Extraction and Reeling is the second step of how is silk made from silkworm process. Once the cocoon is prepared and the silkworms are completely covered in the thread, it is time for extracting their threads from the cocoon. Since the thread is held together tightly by the sericin, therefore boiling these cocoons is useful for melting this glue.

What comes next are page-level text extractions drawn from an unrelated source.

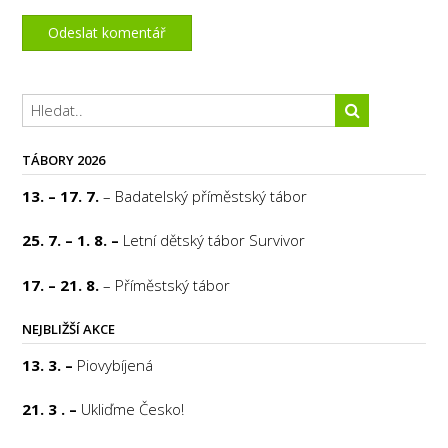
TÁBORY 2026
13. – 17. 7.
– Badatelský příměstský tábor
25. 7. – 1. 8. –
Letní dětský tábor Survivor
17. – 21. 8.
– Příměstský tábor
NEJBLIŽŠÍ AKCE
13. 3. –
Piovybíjená
21. 3 . –
Ukliďme Česko!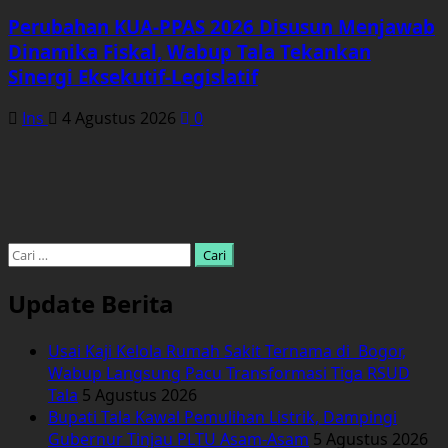
Perubahan KUA-PPAS 2026 Disusun Menjawab
Dinamika Fiskal, Wabup Tala Tekankan
Sinergi Eksekutif-Legislatif
Ins
4 Agustus 2026
0
Cari
untuk:
Update Berita
Usai Kaji Kelola Rumah Sakit Ternama di Bogor,
Wabup Langsung Pacu Transformasi Tiga RSUD
Tala
5 Agustus 2026
Bupati Tala Kawal Pemulihan Listrik, Dampingi
Gubernur Tinjau PLTU Asam-Asam
5 Agustus 2026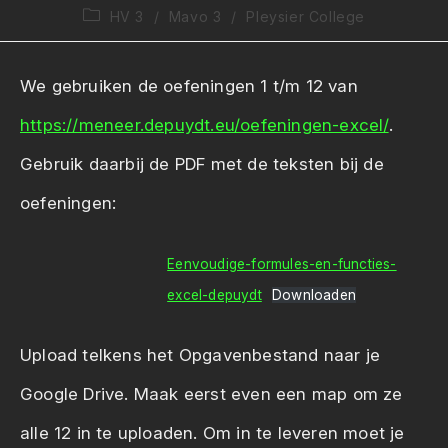
auteur:
gepubliceerd
Berichtcategorie:
HV 3
/
Mavo 3
/
Pleysier College
op:
We gebruiken de oefeningen 1 t/m 12 van
https://meneer.depuydt.eu/oefeningen-excel/
.
Gebruik daarbij de PDF met de teksten bij de
oefeningen:
Eenvoudige-formules-en-functies-
excel-depuydt
Downloaden
Upload telkens het Opgavenbestand naar je
Google Drive. Maak eerst even een map om ze
alle 12 in te uploaden. Om in te leveren moet je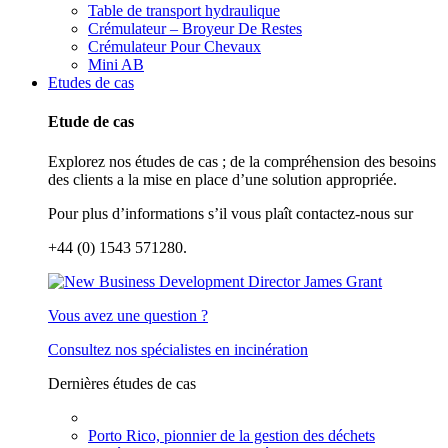
Table de transport hydraulique
Crémulateur – Broyeur De Restes
Crémulateur Pour Chevaux
Mini AB
Etudes de cas
Etude de cas
Explorez nos études de cas ; de la compréhension des besoins
des clients a la mise en place d’une solution appropriée.
Pour plus d’informations s’il vous plaît contactez-nous sur
+44 (0) 1543 571280.
Vous avez une question ?
Consultez nos spécialistes en incinération
Dernières études de cas
Porto Rico, pionnier de la gestion des déchets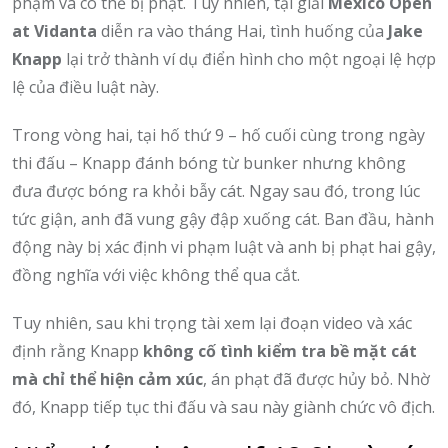
phạm và có thể bị phạt. Tuy nhiên, tại giải
Mexico Open
at Vidanta
diễn ra vào tháng Hai, tình huống của
Jake
Knapp
lại trở thành ví dụ điển hình cho một ngoại lệ hợp
lệ của điều luật này.
Trong vòng hai, tại hố thứ 9 – hố cuối cùng trong ngày
thi đấu – Knapp đánh bóng từ bunker nhưng không
đưa được bóng ra khỏi bẫy cát. Ngay sau đó, trong lúc
tức giận, anh đã vung gậy đập xuống cát. Ban đầu, hành
động này bị xác định vi phạm luật và anh bị phạt hai gậy,
đồng nghĩa với việc không thể qua cắt.
Tuy nhiên, sau khi trọng tài xem lại đoạn video và xác
định rằng Knapp
không cố tình kiểm tra bề mặt cát
mà chỉ thể hiện cảm xúc
, án phạt đã được hủy bỏ. Nhờ
đó, Knapp tiếp tục thi đấu và sau này giành chức vô địch.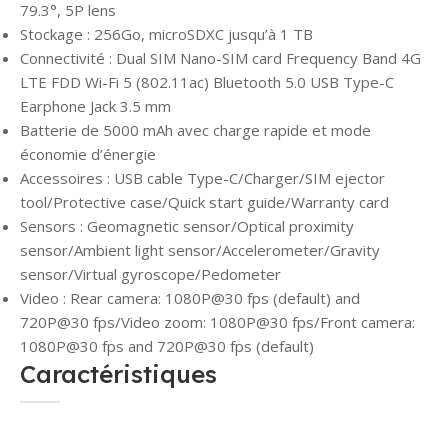
79.3°, 5P lens
Stockage : 256Go, microSDXC jusqu’à 1 TB
Connectivité : Dual SIM Nano-SIM card Frequency Band 4G
LTE FDD Wi-Fi 5 (802.11ac) Bluetooth 5.0 USB Type-C
Earphone Jack 3.5 mm
Batterie de 5000 mAh avec charge rapide et mode
économie d’énergie
Accessoires : USB cable Type-C/Charger/SIM ejector
tool/Protective case/Quick start guide/Warranty card
Sensors : Geomagnetic sensor/Optical proximity
sensor/Ambient light sensor/Accelerometer/Gravity
sensor/Virtual gyroscope/Pedometer
Video : Rear camera: 1080P@30 fps (default) and
720P@30 fps/Video zoom: 1080P@30 fps/Front camera:
1080P@30 fps and 720P@30 fps (default)
Caractéristiques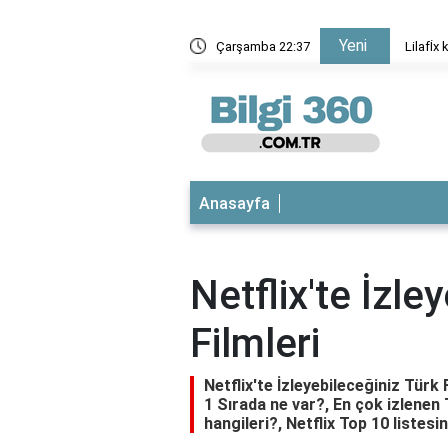
Yeni
eleri hangileri?
Çarşamba 22:37
Lilafİx 
Anasayfa
Netflix'te İzle
Filmleri
Netflix'te İzleyebileceğiniz Türk F
1 Sırada ne var?, En çok izlenen T
hangileri?, Netflix Top 10 listesin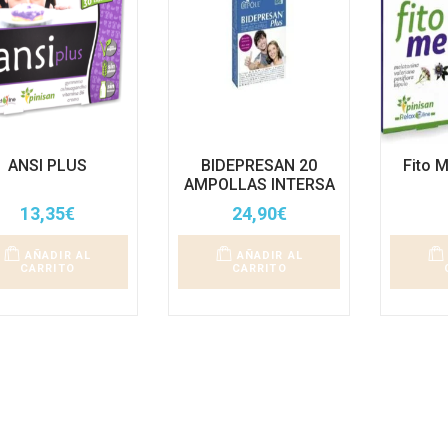
ANSI PLUS
BIDEPRESAN 20
Fito 
AMPOLLAS INTERSA
13,35
€
24,90
€
AÑADIR AL
AÑADIR AL
CARRITO
CARRITO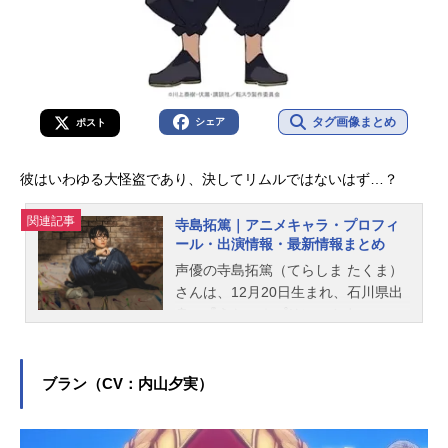
タグ画像まとめ
シェア
ポスト
彼はいわゆる大怪盗であり、決してリムルではないはず…？
関連記事
寺島拓篤｜アニメキャラ・プロフィ
ール・出演情報・最新情報まとめ
声優の寺島拓篤（てらしま たくま）
さんは、12月20日生まれ、石川県出
身。『うたの☆プリンスさまっ♪』の
一十木音也役をはじめ、『EDENS Z
ERO』シキ・グランベル役など、人
気作品のキャラクターを多く演じて
ブラン（CV：内山夕実）
います。こちらでは、寺島拓篤さん
のオススメ記事をご紹介！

The temperature rise and reeling out of each thread from every single cocoon is done with great caution so as to not break the thread. As the thread becomes loose, it is rolled out open from the cocoons and individually rolled onto separate reels. If some sericin remains are still on the thread after extraction, then it is washed with soap and boiling water. (See How to Get Rid of Mosquitoes Indoors)

6. Dyeing & Twisting

Dyeing and Twisting is the third step involved in making silk. Dyeing is the process to give colors to the threads that have been extracted from the cocoons. The thread is bleached and dried after it is thoroughly washed. This process is also termed deflossing. During old times, the coloring technique was based on natural colors extracted from leaves or fruits. However, artificial coloring is preferred by the manufacturing industries due to the wide variety of color choices & the accuracy of color they offer. The process of how is silk made from silkworms & dyed remained the same over the years because the threads are soaked in these dyes in modern methods also.

7. Spinning

Spinning is the fourth step of how is silk made from silkworms. It is considered the most important step in the production process of silk. Spinning is the process of making yarn in which the thread is drawn and twisted. During the old times, the traditional spinning wheel was used. Now the same work is done much quicker. The spinning – hand, ring or mule, helps in getting the yarn rolled onto a bobbin which becomes ready for the process of weaving. (Also see How to Identify Bugs in My Garden)

8. Weaving

Weaving is the fifth step. It is the process of making cloth from the yarn obtained through the spinning process. The most common methods of weaving are open weaving, satin weaving, and plain weaving. The final look of the silk cloth will depend generally upon the method of weaving used. The threads will be woven at right angles to each other, and the two different angles are called a warp and a weft. The warp will run up and down the fabric, while the weft runs across it.

9. Printing

To give patterns to the fabric, the process of printing takes place. This is the sixth step in the process of how is silk made from silkworm. While the traditional method of giving a vibrant pattern or color is the screen-printing method, the modern technique of printing is done through specially designed textile printers. In the modern method, the handmade designs or digital designs are transferred onto the silk fabric. (See Will Rayon Shrink with Washing?)

10. Finishing

Silk has properties like being crease-proof or fire-resistant, which are acquired through the process of finishing. This is the seventh and the last step in the silk production process which gives a lustrous and beautiful shine to the cloth for which it is most famous. The finished products can be now supplied into various markets.